══ Material provided

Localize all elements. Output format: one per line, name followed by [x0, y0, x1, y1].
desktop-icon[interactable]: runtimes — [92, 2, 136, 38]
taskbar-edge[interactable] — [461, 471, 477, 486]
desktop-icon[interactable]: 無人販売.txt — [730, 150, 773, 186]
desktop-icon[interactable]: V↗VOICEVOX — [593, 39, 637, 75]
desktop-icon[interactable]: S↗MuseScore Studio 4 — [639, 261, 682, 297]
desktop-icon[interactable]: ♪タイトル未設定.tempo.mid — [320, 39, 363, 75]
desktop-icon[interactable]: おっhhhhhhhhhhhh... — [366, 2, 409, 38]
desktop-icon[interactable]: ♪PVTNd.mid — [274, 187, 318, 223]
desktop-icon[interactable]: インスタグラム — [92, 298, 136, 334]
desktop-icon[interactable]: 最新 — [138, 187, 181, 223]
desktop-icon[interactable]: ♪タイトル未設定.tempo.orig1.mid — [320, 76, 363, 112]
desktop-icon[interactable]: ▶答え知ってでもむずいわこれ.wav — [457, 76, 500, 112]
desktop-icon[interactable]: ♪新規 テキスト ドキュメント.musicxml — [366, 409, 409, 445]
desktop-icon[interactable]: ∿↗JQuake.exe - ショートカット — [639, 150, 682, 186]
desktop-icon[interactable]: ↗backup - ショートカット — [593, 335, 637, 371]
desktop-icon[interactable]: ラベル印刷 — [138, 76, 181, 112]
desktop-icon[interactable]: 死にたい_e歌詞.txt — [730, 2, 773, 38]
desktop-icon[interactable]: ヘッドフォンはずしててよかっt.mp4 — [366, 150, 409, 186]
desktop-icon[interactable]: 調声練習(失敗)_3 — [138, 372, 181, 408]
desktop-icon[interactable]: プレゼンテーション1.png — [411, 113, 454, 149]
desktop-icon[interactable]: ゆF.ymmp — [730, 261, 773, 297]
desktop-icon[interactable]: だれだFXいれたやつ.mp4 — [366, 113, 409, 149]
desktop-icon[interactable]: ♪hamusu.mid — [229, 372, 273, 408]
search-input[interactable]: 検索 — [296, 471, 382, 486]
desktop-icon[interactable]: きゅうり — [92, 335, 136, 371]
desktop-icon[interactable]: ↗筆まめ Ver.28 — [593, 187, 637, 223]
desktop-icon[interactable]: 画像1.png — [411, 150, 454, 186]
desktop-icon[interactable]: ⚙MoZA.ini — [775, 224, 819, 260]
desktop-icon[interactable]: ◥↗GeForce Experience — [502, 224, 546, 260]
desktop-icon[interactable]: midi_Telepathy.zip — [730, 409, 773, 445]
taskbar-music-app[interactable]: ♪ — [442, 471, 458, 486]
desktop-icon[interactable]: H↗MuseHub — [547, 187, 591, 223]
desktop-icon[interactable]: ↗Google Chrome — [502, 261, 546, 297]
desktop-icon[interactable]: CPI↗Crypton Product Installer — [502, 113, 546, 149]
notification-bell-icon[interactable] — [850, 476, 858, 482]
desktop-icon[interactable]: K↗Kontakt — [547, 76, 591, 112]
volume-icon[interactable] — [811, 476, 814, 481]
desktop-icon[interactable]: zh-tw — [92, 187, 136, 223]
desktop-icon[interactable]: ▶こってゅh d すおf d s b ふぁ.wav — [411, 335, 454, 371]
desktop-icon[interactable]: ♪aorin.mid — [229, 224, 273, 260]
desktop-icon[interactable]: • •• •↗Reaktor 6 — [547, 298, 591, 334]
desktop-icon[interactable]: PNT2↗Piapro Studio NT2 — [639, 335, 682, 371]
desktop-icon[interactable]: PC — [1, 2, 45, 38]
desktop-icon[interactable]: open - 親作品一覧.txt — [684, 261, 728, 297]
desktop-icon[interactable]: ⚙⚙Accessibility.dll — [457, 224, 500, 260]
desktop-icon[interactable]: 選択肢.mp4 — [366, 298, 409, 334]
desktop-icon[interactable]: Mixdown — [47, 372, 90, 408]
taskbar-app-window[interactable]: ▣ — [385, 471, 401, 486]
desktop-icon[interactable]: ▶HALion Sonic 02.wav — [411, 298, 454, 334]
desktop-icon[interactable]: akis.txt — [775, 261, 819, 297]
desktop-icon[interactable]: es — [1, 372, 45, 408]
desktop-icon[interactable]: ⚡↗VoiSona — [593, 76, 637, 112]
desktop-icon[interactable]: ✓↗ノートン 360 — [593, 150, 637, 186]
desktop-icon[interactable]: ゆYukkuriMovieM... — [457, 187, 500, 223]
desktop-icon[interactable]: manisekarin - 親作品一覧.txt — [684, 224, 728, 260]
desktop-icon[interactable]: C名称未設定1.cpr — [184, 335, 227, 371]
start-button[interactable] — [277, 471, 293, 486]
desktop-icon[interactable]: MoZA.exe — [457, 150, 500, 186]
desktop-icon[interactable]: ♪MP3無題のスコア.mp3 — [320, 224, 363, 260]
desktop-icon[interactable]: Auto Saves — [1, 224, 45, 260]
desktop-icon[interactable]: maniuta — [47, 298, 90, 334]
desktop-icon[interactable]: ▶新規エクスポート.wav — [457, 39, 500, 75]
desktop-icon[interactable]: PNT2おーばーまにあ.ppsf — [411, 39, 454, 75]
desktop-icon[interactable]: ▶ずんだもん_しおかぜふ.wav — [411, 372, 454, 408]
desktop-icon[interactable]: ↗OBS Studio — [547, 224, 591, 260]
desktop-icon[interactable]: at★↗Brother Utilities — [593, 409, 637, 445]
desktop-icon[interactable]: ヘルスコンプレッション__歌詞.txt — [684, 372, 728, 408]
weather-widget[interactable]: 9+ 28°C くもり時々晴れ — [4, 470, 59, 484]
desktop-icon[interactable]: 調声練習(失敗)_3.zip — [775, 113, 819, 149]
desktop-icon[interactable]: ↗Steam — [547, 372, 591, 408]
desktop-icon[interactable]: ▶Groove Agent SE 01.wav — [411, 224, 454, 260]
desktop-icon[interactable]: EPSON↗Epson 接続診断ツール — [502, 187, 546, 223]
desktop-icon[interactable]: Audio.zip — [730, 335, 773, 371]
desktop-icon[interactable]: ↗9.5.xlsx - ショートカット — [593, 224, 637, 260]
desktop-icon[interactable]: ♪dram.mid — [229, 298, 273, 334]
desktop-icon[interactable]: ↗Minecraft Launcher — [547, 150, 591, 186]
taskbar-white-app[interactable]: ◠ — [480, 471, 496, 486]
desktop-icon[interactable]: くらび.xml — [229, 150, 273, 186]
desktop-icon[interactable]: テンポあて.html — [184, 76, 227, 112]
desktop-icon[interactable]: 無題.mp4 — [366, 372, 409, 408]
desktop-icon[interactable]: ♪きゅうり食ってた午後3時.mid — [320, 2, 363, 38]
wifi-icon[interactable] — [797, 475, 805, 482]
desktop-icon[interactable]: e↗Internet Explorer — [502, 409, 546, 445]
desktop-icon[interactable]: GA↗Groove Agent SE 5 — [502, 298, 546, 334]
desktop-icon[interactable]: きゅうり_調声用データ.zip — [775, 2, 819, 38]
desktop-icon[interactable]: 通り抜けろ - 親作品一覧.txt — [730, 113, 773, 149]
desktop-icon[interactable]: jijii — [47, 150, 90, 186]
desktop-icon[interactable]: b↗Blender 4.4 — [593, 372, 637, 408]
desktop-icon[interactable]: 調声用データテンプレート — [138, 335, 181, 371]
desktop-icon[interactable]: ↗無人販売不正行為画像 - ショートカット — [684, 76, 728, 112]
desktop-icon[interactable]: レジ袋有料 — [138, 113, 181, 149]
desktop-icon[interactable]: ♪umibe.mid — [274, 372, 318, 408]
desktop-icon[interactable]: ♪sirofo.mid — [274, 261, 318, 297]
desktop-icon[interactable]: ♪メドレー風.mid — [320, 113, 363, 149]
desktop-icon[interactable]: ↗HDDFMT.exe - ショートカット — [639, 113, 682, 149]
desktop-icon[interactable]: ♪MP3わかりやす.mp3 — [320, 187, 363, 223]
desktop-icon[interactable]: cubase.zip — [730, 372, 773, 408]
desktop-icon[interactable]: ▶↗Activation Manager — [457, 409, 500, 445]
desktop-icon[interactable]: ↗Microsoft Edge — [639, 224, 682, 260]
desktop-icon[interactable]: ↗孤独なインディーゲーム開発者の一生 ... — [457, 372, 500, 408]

════

→ Work instruction
If a line in the records contains the word "Studio", copy it.

→ Solution to this task
desktop-icon[interactable]: S↗MuseScore Studio 4 — [639, 261, 682, 297]
desktop-icon[interactable]: PNT2↗Piapro Studio NT2 — [639, 335, 682, 371]
desktop-icon[interactable]: ↗OBS Studio — [547, 224, 591, 260]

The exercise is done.